Sunday, July 26, 2015
Album Review :: The Maccabees - Marks To Prove It
The Maccabees
Marks To Prove It
July 31 2015 (Fiction)
8/10
Words: Alison Mack
The Maccabees' homage to their south London's Elephant & Castle locale, has been a long time in the making - over two years to be precise - and this fourth album has all the urban marks of the sprawl they have endeavored to reproduce, as well as showing the measured work of a band who have grown in confidence and stature.

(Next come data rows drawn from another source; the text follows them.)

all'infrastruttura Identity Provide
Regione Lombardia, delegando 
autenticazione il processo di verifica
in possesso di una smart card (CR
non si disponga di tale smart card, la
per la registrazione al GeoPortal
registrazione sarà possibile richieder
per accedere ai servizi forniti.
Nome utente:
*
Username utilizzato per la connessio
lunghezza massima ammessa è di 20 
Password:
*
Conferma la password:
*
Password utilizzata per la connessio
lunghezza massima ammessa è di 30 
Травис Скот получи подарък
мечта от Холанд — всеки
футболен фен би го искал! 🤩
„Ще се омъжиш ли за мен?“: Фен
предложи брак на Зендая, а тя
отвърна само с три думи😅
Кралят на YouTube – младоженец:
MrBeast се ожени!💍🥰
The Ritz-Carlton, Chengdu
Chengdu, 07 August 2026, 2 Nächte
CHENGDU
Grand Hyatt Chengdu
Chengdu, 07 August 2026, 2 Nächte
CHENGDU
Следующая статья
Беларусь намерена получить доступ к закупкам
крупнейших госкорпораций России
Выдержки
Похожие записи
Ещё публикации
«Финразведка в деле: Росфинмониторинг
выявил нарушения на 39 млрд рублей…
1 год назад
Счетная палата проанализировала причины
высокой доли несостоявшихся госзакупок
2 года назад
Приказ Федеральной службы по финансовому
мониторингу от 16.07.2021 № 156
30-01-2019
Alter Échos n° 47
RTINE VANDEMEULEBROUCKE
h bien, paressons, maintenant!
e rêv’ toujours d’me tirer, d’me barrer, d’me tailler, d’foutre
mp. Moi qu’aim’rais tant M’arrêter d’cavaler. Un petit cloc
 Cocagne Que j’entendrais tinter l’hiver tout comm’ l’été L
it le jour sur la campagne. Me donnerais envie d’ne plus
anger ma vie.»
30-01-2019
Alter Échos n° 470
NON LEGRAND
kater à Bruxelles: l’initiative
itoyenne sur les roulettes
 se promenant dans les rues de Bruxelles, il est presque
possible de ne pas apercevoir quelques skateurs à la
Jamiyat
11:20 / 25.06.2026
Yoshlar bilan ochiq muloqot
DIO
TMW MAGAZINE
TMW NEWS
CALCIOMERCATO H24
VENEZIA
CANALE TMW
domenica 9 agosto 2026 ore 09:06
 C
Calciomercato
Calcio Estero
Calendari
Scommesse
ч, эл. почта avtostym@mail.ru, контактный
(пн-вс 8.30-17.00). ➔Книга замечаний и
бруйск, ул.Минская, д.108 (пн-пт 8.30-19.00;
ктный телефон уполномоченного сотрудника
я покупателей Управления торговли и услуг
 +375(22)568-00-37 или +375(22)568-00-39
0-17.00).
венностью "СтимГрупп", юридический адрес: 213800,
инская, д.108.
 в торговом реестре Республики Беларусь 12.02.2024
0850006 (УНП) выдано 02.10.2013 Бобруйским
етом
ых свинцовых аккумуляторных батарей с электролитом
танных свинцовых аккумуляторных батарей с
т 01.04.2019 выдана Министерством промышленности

The title track and first single, kicks things off to a rousing start with its juddering guitars, and that, along with the likes of ‘Something Like Happiness’, which layers guitars, vocals and trumpets with a spread of vocals to produce the classic Maccabees style of sing-along choruses that will please fans of old. Other tracks such as ‘WW1 Portraits’, ‘Karmakura’ add to the record's big-arena complexion; the latter with meteoric chorus that nestles into the track's harmonic rhythm.

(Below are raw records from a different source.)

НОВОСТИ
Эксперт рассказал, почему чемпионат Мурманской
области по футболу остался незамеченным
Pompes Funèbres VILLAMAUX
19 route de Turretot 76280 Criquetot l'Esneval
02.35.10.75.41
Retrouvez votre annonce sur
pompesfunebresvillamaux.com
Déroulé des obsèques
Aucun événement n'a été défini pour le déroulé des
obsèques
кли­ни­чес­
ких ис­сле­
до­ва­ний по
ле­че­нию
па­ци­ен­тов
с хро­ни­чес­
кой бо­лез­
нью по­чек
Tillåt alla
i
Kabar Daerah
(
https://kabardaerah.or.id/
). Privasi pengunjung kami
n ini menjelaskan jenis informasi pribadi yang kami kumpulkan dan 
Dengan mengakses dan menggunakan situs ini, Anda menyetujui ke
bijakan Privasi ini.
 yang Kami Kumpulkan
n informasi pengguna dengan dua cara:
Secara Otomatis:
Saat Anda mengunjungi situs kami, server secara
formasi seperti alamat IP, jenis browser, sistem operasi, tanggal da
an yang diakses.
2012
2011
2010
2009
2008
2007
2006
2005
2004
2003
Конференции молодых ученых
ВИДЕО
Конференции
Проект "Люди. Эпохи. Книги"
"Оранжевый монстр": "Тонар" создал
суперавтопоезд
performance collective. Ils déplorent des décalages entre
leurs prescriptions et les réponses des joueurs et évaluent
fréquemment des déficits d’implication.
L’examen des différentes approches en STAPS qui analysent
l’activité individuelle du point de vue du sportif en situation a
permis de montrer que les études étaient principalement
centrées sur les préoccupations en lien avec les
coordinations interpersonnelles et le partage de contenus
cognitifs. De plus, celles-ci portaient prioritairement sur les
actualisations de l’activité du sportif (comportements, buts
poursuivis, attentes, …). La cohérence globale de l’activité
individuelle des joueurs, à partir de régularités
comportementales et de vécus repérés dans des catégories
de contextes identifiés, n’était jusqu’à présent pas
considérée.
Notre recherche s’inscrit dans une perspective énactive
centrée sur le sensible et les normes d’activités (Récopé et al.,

Of the several piano-led tracks on the album, 'Spit It Out' makes a punchy entrance that is intro'd by keyboard notes, before clattering drums take hold; the stygian 'Silence' (on which guitarist Hugo White takes lead vocal duties), and 'Slow Sun' (not just piano here, but augmented by trumpet and bass to lend a blues grace), both make for minutes of melancholic sentiment.
On 'Pioneering Systems' it is Orlando Weeks’ trademark airy vocals which combined with low, spasmodic strings and a soft piano-based groove, that provide the track's mainstays.
'Marks To Prove It' is a step further on from 2012’s ‘Given To The Wild' - and a giant leap from 2007’s ‘Colour It In’ in so many respects.